ひとよだけ

小余綾香

青の交わり

 元蓮華レンゲ畑は水を張られ、稲の浅い緑が行儀良く並ぶ。

 その細い一株一株は歳の違う子供の葉同士、抱き合って立つ様にさゆには見えた。曇天どんてん破れて光差し込む先、跳馬アメンボが「こうするんだ」と言うかの如く水面みなもを滑る。光沢のわずかな文様もんようが移ろう。


 戸が開いた瞬間、冴は先頭切って土手を駆け下りた。廃材木で土留どどめした十一段。緩急いちじるしい足場を体は自ずととらえて動く。

 広いくろに点々と大葉子オオバコを辿り、ささらぐ水を跳び越え、彼女は溝畔こうはんに降り立った。
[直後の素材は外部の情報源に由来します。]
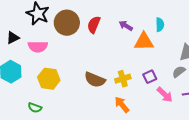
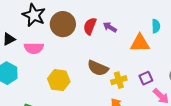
purple arrow: (126, 26) -> (110, 27), moved
yellow hexagon: (49, 79) -> (59, 80), moved
brown semicircle: (95, 80) -> (98, 68), moved

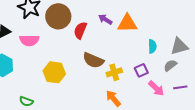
red semicircle: (90, 26) -> (80, 30), moved
cyan semicircle: (156, 26) -> (152, 46), moved
orange triangle: (140, 43) -> (127, 23), moved

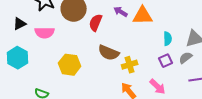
purple square: (141, 70) -> (166, 61), moved
pink arrow: (156, 88) -> (158, 87), moved

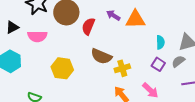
purple square: (166, 61) -> (158, 64), turned -32

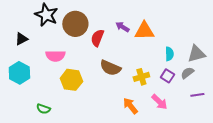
pink semicircle: (37, 36) -> (55, 56), moved
yellow cross: (122, 68) -> (141, 77), moved

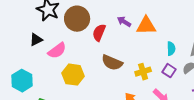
black triangle: (21, 39) -> (36, 40), moved
pink semicircle: (55, 56) -> (57, 51), turned -36
cyan hexagon: (19, 73) -> (22, 81), moved

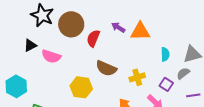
pink semicircle: (57, 51) -> (51, 56), turned 54
purple square: (169, 71) -> (166, 84), moved
yellow hexagon: (73, 75) -> (81, 87), moved

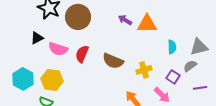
red semicircle: (93, 38) -> (82, 54), moved
yellow hexagon: (81, 87) -> (52, 80), moved

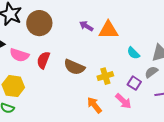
cyan semicircle: (172, 47) -> (133, 53), turned 136

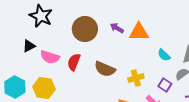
brown circle: (39, 23) -> (85, 29), moved

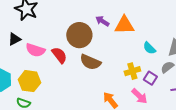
brown circle: (85, 29) -> (79, 35), moved
red semicircle: (74, 62) -> (59, 55), turned 120
yellow cross: (136, 78) -> (132, 71), moved

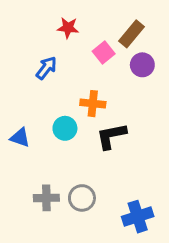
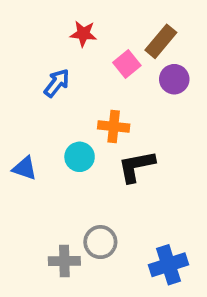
gray cross: (46, 198) -> (64, 261), moved

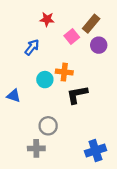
cyan circle: (80, 157) -> (45, 80), moved
gray circle: (100, 242) -> (48, 126), moved

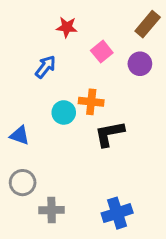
brown rectangle: (91, 24) -> (148, 24), moved
gray circle: (48, 126) -> (23, 183), moved
blue cross: (95, 151) -> (117, 213), moved

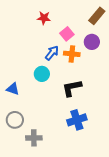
blue arrow: (45, 67) -> (52, 53), moved
orange cross: (91, 102) -> (72, 54), moved
blue cross: (117, 213) -> (77, 120), moved

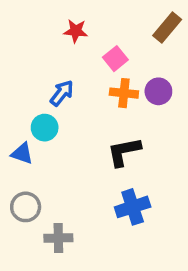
purple circle: (92, 42) -> (158, 91), moved
blue arrow: (52, 53) -> (62, 93), moved
cyan circle: (42, 74) -> (45, 128), moved

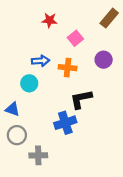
blue arrow: (62, 93) -> (41, 61), turned 48
orange cross: (124, 93) -> (68, 68), moved
blue triangle: (22, 153) -> (12, 109), moved
blue cross: (133, 207) -> (65, 123), moved

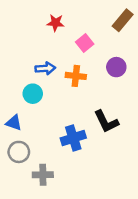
black L-shape: (81, 99) -> (106, 122), moved, turned -105

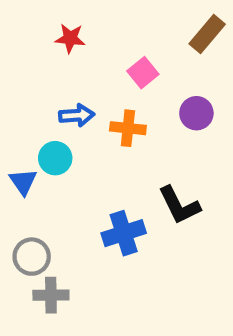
red star: (56, 23) -> (70, 38), moved
blue triangle: (14, 123) -> (23, 182), moved, turned 36
gray cross: (43, 175) -> (51, 295), moved

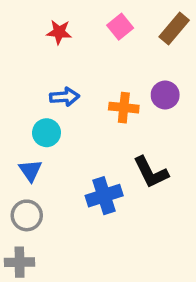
pink square: (143, 73) -> (120, 27), moved
orange cross: (128, 128) -> (124, 108), moved
blue triangle: (23, 182) -> (30, 170), moved
gray cross: (51, 295) -> (20, 262), moved

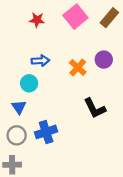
pink square: (120, 27) -> (75, 17), size x1.5
orange cross: (124, 108) -> (78, 67), turned 36
blue cross: (104, 196) -> (46, 132), moved

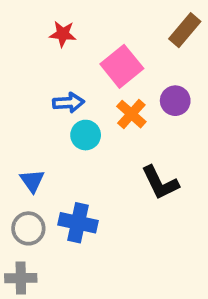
pink square: (75, 17) -> (122, 66), moved
cyan circle: (29, 83) -> (86, 135), moved
blue cross: (46, 132) -> (78, 223), turned 30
立ちめの地息と滴る湿気、泥臭さが渦を巻く。匂いが体を騒がせる。衝動に抗って踏張り、冴は谷戸やとを見晴らした。


 灰茶の泥を沈ませて水田は真澄鏡まそかがみと照る。堤のエノコログサが己と見合いながらふちを飾った。潤むチガヤの綿毛が宿を借りる。

 その対面で続く擁壁ようへきの垣。上は茂る麻が芝に代わられ、更に根笹がはだかる。やがて樹木が深緑をぎ、高々と果てを隠していた。
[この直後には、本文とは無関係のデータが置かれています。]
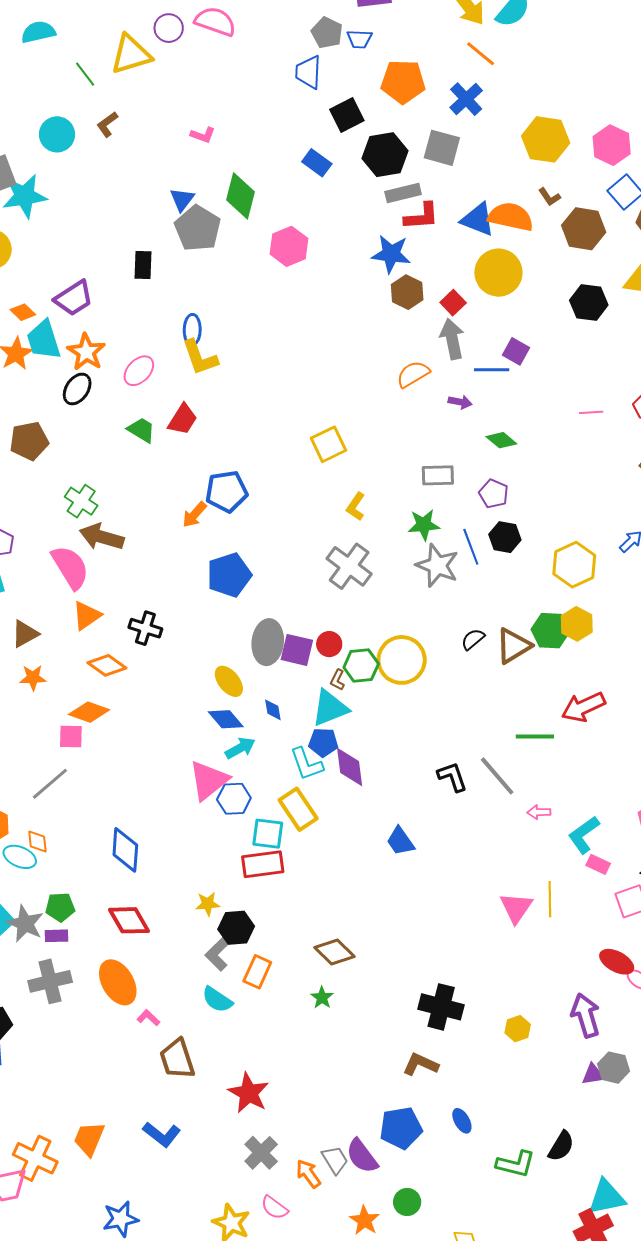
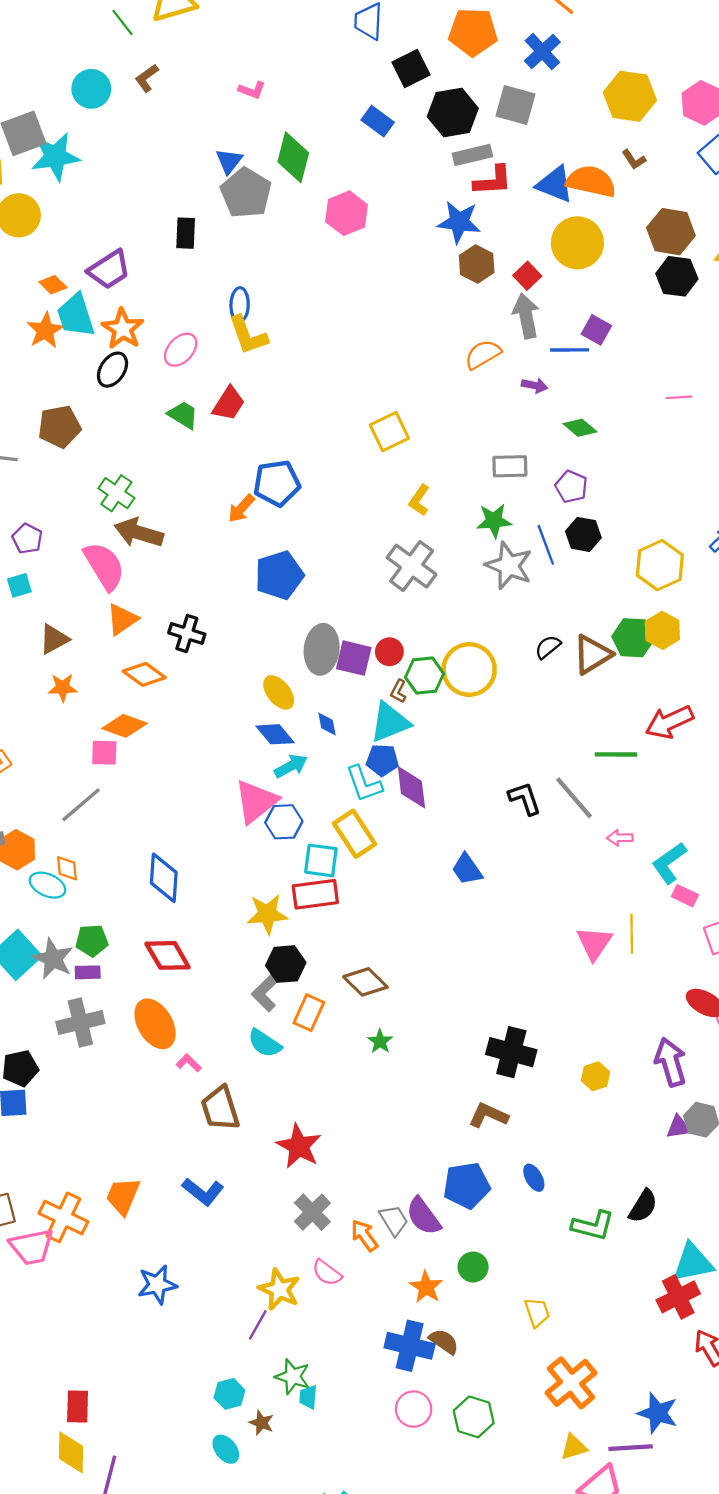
brown hexagon: (584, 229) -> (671, 232), moved
yellow star: (208, 904) -> (267, 914), moved, size x1.5
brown diamond: (335, 952) -> (365, 982), moved

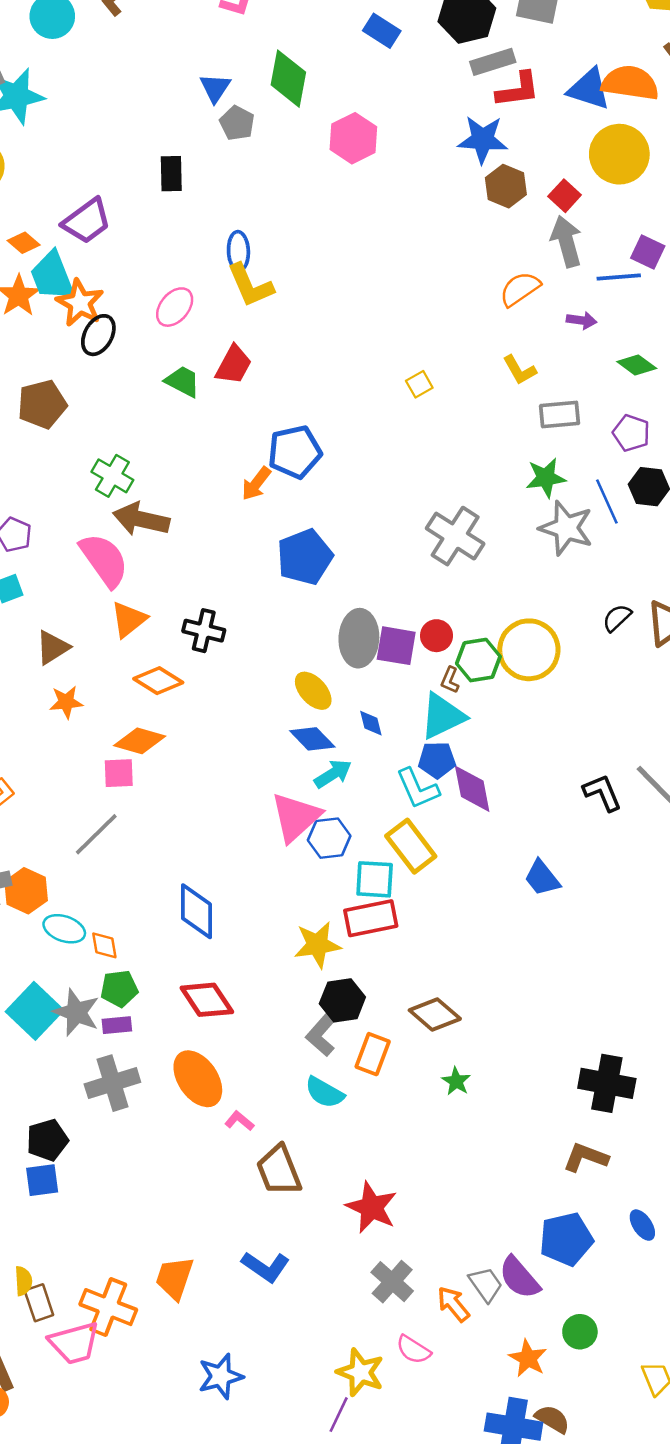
gray pentagon: (246, 193) -> (237, 123), size x0.6
orange star: (123, 329) -> (80, 303), moved
yellow square: (389, 432) -> (419, 384), size x0.6
yellow L-shape: (419, 500) -> (520, 370), moved, turned -60
orange diamond: (67, 868) -> (104, 945), moved

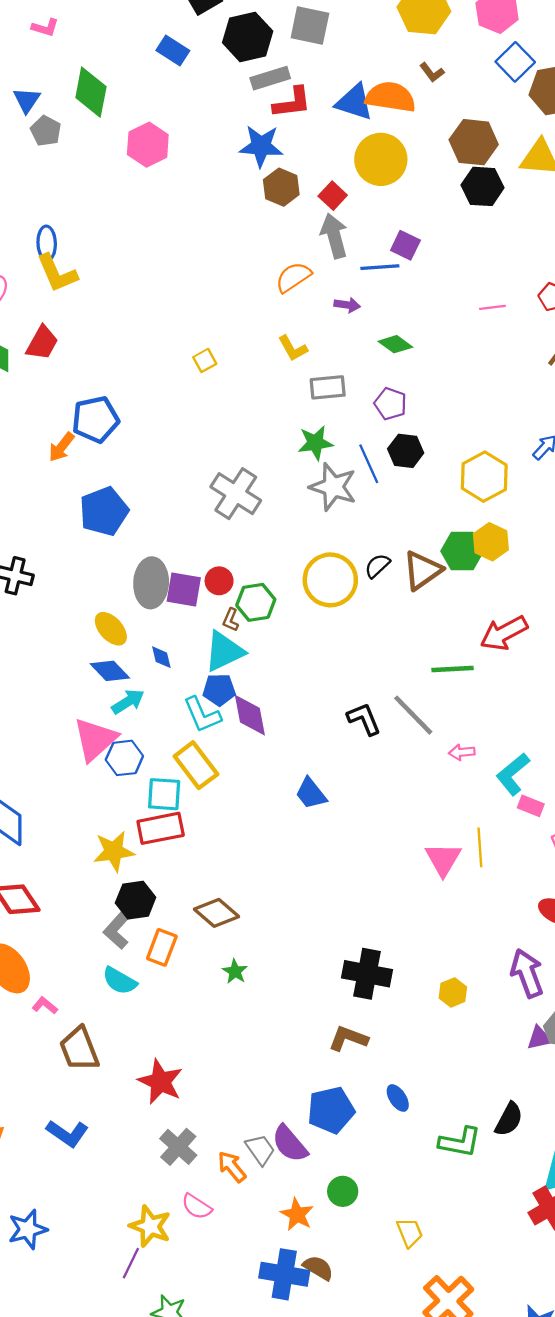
yellow circle: (529, 650) -> (330, 580), moved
 田面たのもに黒みがちに映る枝葉を潜り、重い雲と青い切れ間はぬめる大地と重なる。


 梢、葉末がささめいた。足下の空が揺らぐ。


 靴底は石積みを押し、冴の体は水路を越えた。右足が雀の帷子スズメノカタビラを踏む。柔らかな突上つきあげを足裏で味わうと、また地を蹴り、左足が畔に降りた。
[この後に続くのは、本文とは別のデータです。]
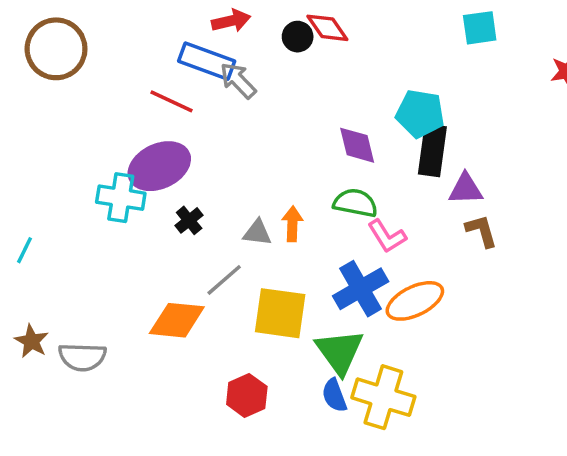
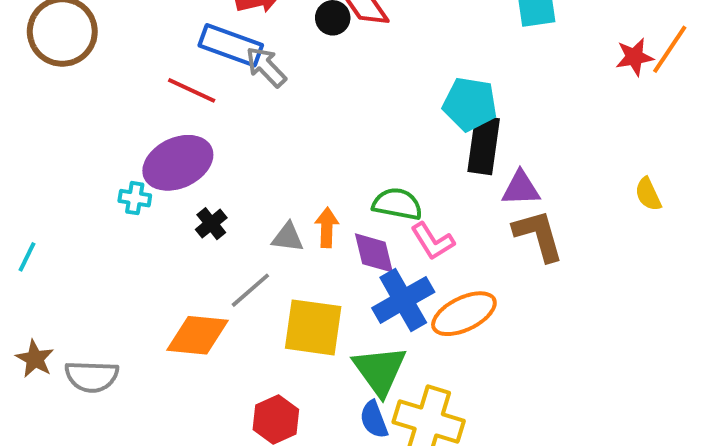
purple diamond: (357, 145) -> (374, 253), moved
cyan cross: (121, 198) -> (135, 198), size x0.6
brown L-shape: (481, 231) -> (538, 235), size x1.4

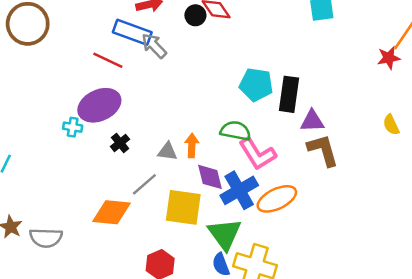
red star: (634, 57) -> (389, 58), moved
cyan pentagon: (470, 104) -> (256, 85), moved
pink L-shape: (433, 241) -> (257, 154), size x1.4
purple diamond: (374, 253) -> (210, 177), moved

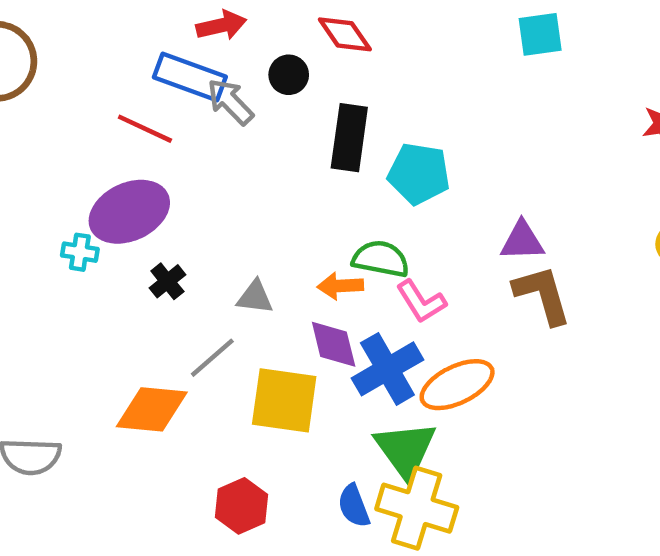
black circle: (195, 15) -> (289, 75), moved
black rectangle: (289, 94) -> (349, 138), moved
orange arrow: (192, 145) -> (340, 286), moved, turned -95
pink L-shape: (257, 154) -> (421, 302), size x0.7
green triangle: (225, 234) -> (405, 450), moved

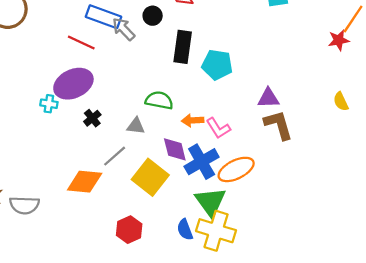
green semicircle: (381, 259) -> (159, 100), moved
orange arrow: (340, 286) -> (193, 120), moved
yellow square: (284, 400) -> (150, 177), turned 30

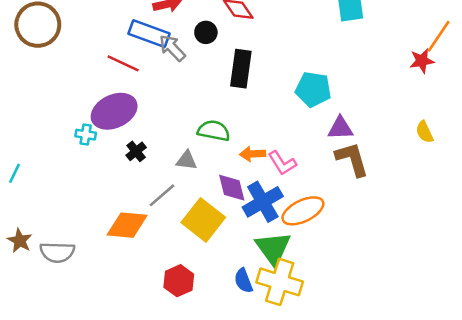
cyan pentagon: (217, 65) -> (313, 89), moved

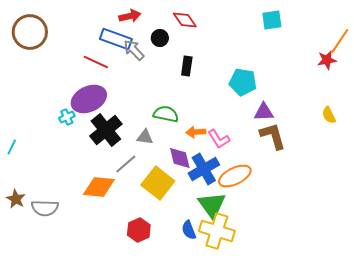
black rectangle: (241, 69) -> (187, 66), size x0.7
cyan cross: (86, 135) -> (67, 117), turned -35
black cross: (136, 151) -> (106, 130), size x2.0

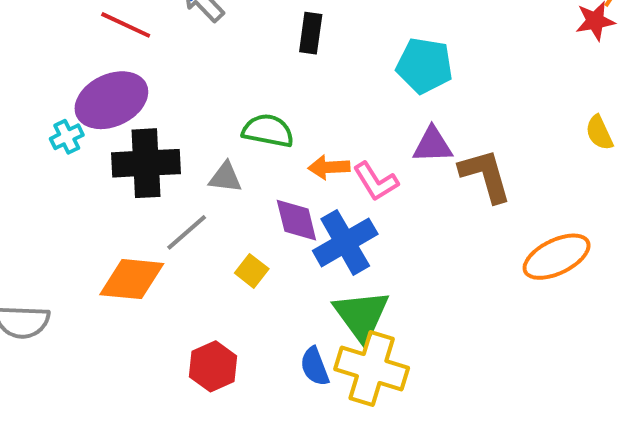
purple triangle: (264, 112) -> (433, 145), moved
black cross: (106, 130) -> (146, 163), turned 36
orange ellipse: (235, 176) -> (557, 257), moved
yellow square: (158, 183) -> (252, 271), size x0.5

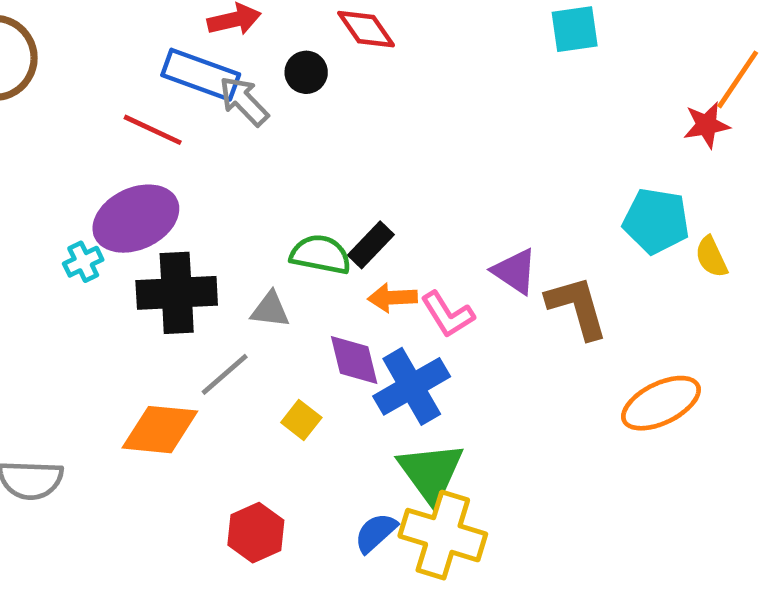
black rectangle: (311, 33) -> (371, 245), moved, turned 36
cyan pentagon: (424, 66) -> (656, 221), moved
purple triangle: (433, 145) -> (515, 271), turned 36
blue semicircle: (315, 366) -> (376, 533), turned 69

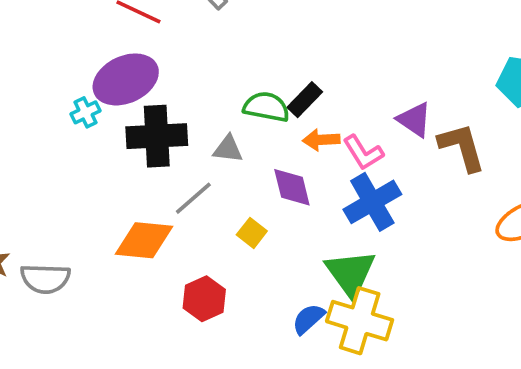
blue cross: (412, 386) -> (372, 202), moved
red hexagon: (256, 533) -> (204, 299), moved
 それを追い越す青い野球帽が冴の数歩先に飛び込む。ひろは俊敏に同じ動きをり返してみせた。次々、年少の子達が冴の前に、後に現れる。一人が拓を追いかけ、その妹が遅れた。背後には両膝を曲げ、全身で跳ぼうとする子がいる。

 冴は身をおどらせ溝を大きく逸れた。


――危ない!


 眼前で小さな運動靴が土羽際に乗った。瞬間、泥が崩れて足を巻き込む。咄嗟に冴は女の子を抱き締めた。デニムの膝がぐちゃと土に食い込み、湿りがにじんで肌を濡らす。

 少女は目を丸くした後、母を呼びながら走り去った。


「ほーら、中学生。皆が真似するぞ」


 冴の胸が強く弾んだ。テノールの振動は体内をくすぐって走る。それは冴が初めて知った『男の人の声』だった。冴は髪で表情を隠しながら立ち上がる。


「平気?」


 リヤカーを引いて寄り切れない彼が屈んだ。きっと二重ふたえまなじりを下げ、眉に少しだけ心配を含ませているだろう。体に残る男の声の余韻を味わいながら、次の瞬間、冴は勢いよく首を返した。くしゃくしゃにした顔から舌が出る。

 閉じそうな目縁まぶちの間から、しかし、冴は彼の表情を確かめた。振り払う様に向き直り、背中で彼の気配を探って歩き出す。


糸蜻蛉イトトンボ! 繋がってる」

「卵産む所だね」

「交尾?」

「交尾はハートっぽい形」


 子供の歓声に、ついこの間までその中にいた冴は横目で田をのぞくも、水鏡の彼には顔がない。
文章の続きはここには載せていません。